David Marsden Best Paper Prize 2025


Jury members: Uschi Backes-Gellner, Wenzel Matiaske, Héloïse Petit

Preliminary remarks

We would like to start by saying that this year’s call for entries for the Best Paper Prize in memory of David Marsden was once again very successful with a total of 38 submissions. Following last year’s reform of the application process, entrants were asked to include a short covering letter explaining explicitly how their research relates to the work of David Marsden, specifying which aspects of his work influenced their own or how their work built upon his fundamental ideas. Submissions that were not complete were not considered.

After preselecting the remaining submissions with careful considerations of their thematic focus and relevance to the call, we were left with 11 very good submissions that, in our opinion, were thematically appropriate and closely related to David Marsden’s work. It should be noted that there were also high-quality research papers among the contributions that we did not include in the shortlist because their thematic alignment was insufficient. We would like to particularly acknowledge Karen Shire’s work in the first step, who was a great help in compiling the shortlist with her assessment of the reference to the call text.

All jury members carefully read all remaining 11 papers, exchanged their assessments, and consolidated the results. After a second reading round, the jury discussed again the shortened list of papers in an online meeting. In view of the high quality and originality of the papers, the selection was not easy. We would like to sincerely thank all participants for their contributions and for giving us the opportunity to engage with their work. We have learnt a great deal.

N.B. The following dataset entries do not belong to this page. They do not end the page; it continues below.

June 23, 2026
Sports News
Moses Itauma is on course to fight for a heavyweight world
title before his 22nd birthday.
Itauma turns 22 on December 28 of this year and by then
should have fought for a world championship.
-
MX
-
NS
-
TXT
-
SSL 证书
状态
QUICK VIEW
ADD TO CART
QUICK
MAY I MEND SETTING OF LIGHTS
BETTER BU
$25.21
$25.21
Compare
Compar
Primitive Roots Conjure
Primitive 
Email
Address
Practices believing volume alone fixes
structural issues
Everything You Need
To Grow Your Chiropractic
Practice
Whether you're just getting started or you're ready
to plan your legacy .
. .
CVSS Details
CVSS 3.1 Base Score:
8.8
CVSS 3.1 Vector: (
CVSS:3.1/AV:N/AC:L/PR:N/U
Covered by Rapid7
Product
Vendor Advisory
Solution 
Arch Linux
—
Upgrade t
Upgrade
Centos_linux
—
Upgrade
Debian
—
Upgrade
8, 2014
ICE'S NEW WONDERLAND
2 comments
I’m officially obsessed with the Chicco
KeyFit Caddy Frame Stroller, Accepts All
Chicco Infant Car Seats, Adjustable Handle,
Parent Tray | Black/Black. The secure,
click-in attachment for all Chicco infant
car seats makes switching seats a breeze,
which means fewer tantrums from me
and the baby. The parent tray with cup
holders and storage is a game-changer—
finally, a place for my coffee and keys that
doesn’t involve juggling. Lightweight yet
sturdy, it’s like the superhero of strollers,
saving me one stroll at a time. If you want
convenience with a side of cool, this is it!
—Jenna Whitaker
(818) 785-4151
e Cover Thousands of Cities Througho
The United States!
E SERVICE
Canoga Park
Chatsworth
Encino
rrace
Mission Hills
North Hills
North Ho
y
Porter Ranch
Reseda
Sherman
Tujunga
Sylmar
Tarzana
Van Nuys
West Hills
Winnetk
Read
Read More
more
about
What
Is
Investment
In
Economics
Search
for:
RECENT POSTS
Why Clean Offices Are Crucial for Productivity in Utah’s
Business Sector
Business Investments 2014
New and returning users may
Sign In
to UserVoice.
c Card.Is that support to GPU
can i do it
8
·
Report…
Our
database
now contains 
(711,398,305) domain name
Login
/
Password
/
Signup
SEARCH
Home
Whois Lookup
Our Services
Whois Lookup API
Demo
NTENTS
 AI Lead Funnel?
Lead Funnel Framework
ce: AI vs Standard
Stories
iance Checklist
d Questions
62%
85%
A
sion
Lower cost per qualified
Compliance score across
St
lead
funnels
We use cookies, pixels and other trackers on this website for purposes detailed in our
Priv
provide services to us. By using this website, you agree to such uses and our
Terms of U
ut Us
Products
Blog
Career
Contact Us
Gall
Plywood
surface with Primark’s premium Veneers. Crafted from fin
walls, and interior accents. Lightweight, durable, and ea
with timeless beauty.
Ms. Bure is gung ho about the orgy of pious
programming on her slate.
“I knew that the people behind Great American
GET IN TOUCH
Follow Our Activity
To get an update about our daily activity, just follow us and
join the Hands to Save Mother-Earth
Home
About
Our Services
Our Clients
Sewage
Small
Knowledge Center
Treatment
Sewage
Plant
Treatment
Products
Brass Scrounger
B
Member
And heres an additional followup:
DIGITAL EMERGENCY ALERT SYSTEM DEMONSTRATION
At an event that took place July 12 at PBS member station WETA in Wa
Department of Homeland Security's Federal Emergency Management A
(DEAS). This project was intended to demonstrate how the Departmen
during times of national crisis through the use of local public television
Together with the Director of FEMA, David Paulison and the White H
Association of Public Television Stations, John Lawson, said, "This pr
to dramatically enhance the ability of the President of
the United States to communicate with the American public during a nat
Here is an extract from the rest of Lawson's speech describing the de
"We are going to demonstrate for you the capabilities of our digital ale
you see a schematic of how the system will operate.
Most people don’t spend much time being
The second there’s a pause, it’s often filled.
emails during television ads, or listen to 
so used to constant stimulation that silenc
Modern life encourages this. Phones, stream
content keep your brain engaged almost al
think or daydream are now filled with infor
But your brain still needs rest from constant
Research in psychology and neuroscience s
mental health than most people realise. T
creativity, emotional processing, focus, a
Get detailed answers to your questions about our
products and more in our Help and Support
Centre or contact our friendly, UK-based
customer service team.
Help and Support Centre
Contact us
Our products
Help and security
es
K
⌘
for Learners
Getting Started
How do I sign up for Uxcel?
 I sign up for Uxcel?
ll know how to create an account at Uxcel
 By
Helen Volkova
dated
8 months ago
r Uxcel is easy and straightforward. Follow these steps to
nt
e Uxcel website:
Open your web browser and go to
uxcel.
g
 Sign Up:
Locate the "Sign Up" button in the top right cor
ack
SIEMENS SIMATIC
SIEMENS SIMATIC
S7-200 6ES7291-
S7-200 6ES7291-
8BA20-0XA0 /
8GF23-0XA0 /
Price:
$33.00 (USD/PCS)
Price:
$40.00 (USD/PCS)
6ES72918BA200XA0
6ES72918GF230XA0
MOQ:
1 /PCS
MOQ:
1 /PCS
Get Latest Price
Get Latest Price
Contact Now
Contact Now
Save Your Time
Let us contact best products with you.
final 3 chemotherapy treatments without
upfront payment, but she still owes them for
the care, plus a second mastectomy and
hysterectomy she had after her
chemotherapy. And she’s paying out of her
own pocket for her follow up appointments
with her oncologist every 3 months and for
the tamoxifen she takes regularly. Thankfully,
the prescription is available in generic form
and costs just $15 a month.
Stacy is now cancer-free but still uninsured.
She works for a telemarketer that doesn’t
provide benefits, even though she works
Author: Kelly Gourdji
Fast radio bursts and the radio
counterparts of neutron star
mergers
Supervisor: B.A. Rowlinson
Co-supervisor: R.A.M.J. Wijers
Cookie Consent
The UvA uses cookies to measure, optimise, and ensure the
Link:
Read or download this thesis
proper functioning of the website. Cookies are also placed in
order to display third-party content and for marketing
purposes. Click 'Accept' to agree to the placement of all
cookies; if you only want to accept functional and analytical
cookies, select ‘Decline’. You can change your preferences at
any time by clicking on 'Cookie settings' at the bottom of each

The studies covered a broad spectrum of topics: trade union policy and employee ownership, barriers to labor market access, discrimination in organisations with regard to gender inequality, and new forms of platform-based work — keywords that illustrate the wealth of topics. Methodologically, too, the entire range of social science methodology can be found: standardised and unstandardised data, case studies and large-scale surveys, qualitative and quantitative data analyses.

However, we observed that occasionally the methodological sophistication overshadowed the theoretical work or research question. The methodological standards, particularly in data analysis, were consistently high and should be welcomed by the academic community. However, when such methodological sophistication comes at the expense of theoretical depth and conceptual developments of research questions — when research is not only inspired but driven by data — this development deserves critical reflection.

The prize

Ultimately, a decision had to be made. This year’s prize goes to a researcher who investigates alternative career paths beyond formal academic education and titles, on the one hand, and employer recruitment criteria of employers on the other. It is Mariana Oseguera’s (University of Toronto) paper on “Tearing the paper ceiling? Alternative Routes in Contemporary Labor Markets.”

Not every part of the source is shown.